Contrastes émotionnels
Difficile, alors, de poser sur les pistes du disque, des oreilles et une émotion vierges. Pour la première fois, Charlotte, 46 ans, écrit ses propres textes, s’aventure vers le français, osant l’approche timide des mythique terres paternelles. Dans ses mots parfois crus, dans son verbe entre violence et tendresse, elle s’offre impudique, chante son père dans son cercueil (Lying with you), la disparition de sa sœur (Kate), l’amour fou pour ses enfants (Dans vos airs), ou cette balade au cimetière du Montparnasse, demeure de ses chers disparus (Oxalys).

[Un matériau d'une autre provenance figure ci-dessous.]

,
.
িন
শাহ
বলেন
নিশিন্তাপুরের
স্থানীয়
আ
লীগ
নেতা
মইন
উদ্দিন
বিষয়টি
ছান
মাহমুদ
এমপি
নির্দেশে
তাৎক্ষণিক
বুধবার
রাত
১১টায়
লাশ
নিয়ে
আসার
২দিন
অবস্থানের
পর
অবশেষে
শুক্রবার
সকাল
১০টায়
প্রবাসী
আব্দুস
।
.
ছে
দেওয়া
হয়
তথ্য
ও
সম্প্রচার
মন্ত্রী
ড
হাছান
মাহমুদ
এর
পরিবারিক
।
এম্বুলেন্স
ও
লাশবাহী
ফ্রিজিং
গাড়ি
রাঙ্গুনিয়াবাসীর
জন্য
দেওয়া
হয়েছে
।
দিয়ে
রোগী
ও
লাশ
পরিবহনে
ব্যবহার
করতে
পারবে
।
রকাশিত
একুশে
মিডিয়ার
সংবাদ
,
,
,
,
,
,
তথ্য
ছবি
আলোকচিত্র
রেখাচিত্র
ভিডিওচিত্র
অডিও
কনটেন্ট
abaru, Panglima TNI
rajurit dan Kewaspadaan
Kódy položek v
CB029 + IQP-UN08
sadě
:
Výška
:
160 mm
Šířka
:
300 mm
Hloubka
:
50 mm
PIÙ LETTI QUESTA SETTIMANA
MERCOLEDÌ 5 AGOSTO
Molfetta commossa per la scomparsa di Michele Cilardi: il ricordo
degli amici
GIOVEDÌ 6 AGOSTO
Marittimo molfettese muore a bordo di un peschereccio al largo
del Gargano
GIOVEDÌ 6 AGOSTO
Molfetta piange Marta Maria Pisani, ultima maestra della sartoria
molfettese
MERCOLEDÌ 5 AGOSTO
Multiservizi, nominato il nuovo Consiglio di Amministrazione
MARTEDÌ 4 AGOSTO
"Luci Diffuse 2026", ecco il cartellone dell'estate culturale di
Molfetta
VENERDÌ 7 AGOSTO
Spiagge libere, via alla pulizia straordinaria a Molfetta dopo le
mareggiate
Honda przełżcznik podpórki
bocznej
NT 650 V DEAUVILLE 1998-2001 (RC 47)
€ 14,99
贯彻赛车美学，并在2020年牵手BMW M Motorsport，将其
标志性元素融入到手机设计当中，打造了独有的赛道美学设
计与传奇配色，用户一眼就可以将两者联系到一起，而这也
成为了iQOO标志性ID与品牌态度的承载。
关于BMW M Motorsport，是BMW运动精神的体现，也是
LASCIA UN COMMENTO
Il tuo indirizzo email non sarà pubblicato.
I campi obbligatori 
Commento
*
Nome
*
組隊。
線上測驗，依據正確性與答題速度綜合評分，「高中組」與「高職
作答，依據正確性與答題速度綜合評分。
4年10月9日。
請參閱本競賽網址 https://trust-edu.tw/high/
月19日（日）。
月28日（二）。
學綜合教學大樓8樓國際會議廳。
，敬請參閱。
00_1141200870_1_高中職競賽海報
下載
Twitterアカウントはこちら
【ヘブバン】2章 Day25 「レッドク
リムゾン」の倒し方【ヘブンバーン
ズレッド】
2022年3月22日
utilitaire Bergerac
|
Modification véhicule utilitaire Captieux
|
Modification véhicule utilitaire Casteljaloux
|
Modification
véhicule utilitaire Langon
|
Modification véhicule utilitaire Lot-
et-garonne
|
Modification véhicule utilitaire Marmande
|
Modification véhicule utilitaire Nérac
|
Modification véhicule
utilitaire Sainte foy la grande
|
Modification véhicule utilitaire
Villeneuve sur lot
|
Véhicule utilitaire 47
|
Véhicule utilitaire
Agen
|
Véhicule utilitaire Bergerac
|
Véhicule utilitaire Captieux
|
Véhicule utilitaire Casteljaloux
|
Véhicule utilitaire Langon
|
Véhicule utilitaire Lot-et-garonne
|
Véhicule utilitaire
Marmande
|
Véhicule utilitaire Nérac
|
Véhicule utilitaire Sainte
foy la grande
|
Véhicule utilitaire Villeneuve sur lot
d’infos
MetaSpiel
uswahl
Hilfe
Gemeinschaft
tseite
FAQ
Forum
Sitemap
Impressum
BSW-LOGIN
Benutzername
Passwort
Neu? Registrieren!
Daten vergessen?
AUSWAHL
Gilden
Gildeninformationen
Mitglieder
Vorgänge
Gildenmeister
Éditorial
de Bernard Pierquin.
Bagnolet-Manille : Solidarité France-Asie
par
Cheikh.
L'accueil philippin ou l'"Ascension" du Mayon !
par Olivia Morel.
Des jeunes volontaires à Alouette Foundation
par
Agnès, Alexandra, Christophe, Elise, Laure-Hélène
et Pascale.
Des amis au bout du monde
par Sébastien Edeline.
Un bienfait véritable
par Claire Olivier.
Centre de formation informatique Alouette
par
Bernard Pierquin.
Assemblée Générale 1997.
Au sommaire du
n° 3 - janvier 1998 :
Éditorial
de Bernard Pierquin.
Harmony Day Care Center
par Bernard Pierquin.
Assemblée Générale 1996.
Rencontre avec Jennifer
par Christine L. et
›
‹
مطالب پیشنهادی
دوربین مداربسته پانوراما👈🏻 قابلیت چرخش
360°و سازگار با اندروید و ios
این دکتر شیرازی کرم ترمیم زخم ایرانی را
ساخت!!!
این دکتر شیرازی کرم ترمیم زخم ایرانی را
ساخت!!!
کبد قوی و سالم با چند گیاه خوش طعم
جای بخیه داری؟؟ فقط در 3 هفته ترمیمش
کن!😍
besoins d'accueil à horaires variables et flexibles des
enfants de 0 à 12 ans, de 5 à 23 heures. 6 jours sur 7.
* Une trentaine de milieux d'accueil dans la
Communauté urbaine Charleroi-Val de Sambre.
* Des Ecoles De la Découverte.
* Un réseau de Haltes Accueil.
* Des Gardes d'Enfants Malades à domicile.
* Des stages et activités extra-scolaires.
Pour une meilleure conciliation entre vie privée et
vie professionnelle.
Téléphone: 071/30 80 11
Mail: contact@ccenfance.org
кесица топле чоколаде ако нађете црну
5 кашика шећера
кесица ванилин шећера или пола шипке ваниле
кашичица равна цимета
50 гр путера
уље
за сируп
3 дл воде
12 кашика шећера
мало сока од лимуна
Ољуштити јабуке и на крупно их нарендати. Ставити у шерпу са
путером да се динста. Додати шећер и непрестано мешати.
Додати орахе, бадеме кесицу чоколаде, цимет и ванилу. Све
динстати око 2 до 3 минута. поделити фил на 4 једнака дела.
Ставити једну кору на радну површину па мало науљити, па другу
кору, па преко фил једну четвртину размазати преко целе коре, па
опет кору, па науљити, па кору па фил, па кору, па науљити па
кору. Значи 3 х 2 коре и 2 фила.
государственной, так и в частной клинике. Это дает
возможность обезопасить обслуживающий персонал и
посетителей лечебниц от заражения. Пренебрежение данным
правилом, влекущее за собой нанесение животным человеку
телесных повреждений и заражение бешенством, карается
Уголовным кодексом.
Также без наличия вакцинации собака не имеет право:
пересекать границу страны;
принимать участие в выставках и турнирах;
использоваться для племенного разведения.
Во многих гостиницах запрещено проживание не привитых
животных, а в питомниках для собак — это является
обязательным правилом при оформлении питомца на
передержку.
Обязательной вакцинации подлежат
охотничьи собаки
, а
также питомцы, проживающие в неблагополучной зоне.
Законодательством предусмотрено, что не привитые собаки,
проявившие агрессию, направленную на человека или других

Autour de ses douleurs, de sa voix fragile, ténue, de ce souffle qu’éclaire ce filet solaire d’éternelle jeunesse, s’érige, telle une cathédrale pop baroque, la musique électro de SebastiAn, jeune poulain fétiche du label Ed Banger. Autour de la voix de Charlotte, sa création possède cet esprit orchestral, symphonique, cinématographique ; les mélodies s’avancent telles des rêveries chatoyantes ; et dans ce tourbillon grandiose, les mots se fondent… Là, réside le charme de ce disque : dans ces contrastes émotionnels, dans cette confrontation entre mots noirs et sons disco-pop… Les fragilités se dansent, les rythmes groovent sur les failles, et les chagrins de l’âme s’enroulent de couleurs fluo. Au détour de chansons, apparaît parfois, aussi, l’ombre du père, et les accents pop, les contrepoints d’une Melody Nelson.
Un album comme une promesse
Avec un titre composé par Paul McCartney (Songbird in a cage), et la chanson éponyme par Guy-Manuel de Homem-Chrusto (Daft Punk), Rest s’impose comme un disque réussi, aux belles fulgurances. Ni chef d’œuvre absolu, ni ratage donc, il marque assurément un pas supplémentaire dans l’œuvre de Charlotte chanteuse : l’ouverture de nouveaux horizons, et l’annonce de promesses, de belles routes à venir.